For the first ten years or so the Internet was like a library where the books are web sites. You could mostly just write and read books or, in other words, view and create websites. In the last 5-6 years, however, the internet has become more like a café where you can not only write and read books but you can write in other people’s books, improve them and rate them while having a conversation about them with other people in the café. 80% of learning is informal and takes places on the job. Web 2.0 can help facilitate that learning. [Read second bullet] As an example, I borrowed most of the Web 2.0 definition in italics from Wikipedia. [NEXT SLIDE]

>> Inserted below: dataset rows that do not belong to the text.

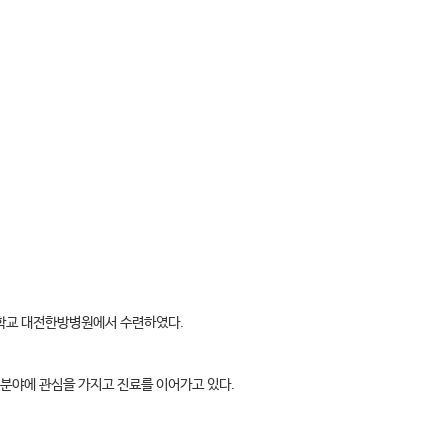
학교 대전한방병원에서 수련하였다.
 분야에 관심을 가지고 진료를 이어가고 있다.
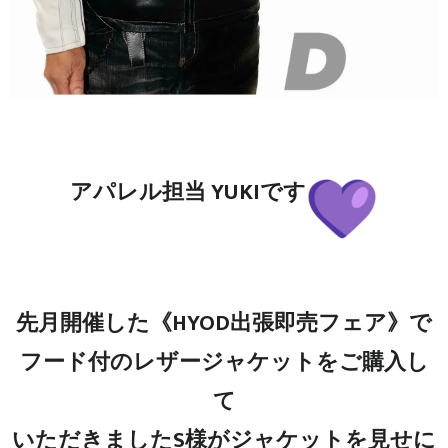
アパレル担当 YUKIです
先月開催した《HYOD出張即売フェア》で
フード付のレザージャケットをご購入し
て
いただきましたS様がジャケットを見せに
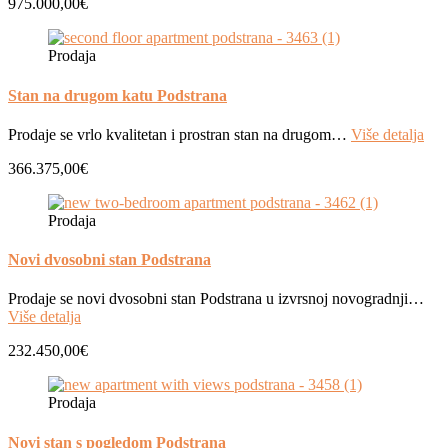
975.000,00€
Prodaja
Stan na drugom katu Podstrana
Prodaje se vrlo kvalitetan i prostran stan na drugom…
Više detalja
366.375,00€
Prodaja
Novi dvosobni stan Podstrana
Prodaje se novi dvosobni stan Podstrana u izvrsnoj novogradnji…
Više detalja
232.450,00€
Prodaja
Novi stan s pogledom Podstrana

[link http://en.wikipedia.org/wiki/Web_2.0 ] Most of you have probably heard of wikipedia: it’s a collaborative online encyclopedia where anyone can create or modify articles, and one example of Web 2-0. I created an entry back in 2005 on Yoseikan Budo – the martial art I practice. Since then, dozens of people have edited the article to make it more complete and accurate. Wikis are an excellent way to collaborate on content in the form of one or more web pages that multiple people are working on. [NEXT SLIDE]
Wikis use change control to allow you to see the changes made to a page. Q: Here’s a question for those of you in the chat room - How do or have we use wikis within Perot or at a client site? [NEXT SLIDE]
http://blog.searchenginewatch.com/090408-122803 – twitter stats http://twistori.com/#i_believe – twitter story http://bits.blogs.nytimes.com/2009/06/12/dell-has-earned-3-million-from-twitter/ - Dell uses twitter - http://www.dell.com/twitter I think most people don’t ‘get’ micro-blogging at first. I know I didn’t, and I still don’t post updates often. But corporations, including our customers, are using twitter to deliver better customer service. A June blog in the New York Times reported that Dell has made $3 million in sales via twitter. They use twitter to send coupons, post updates on new products, and provide useful information to the twitter community.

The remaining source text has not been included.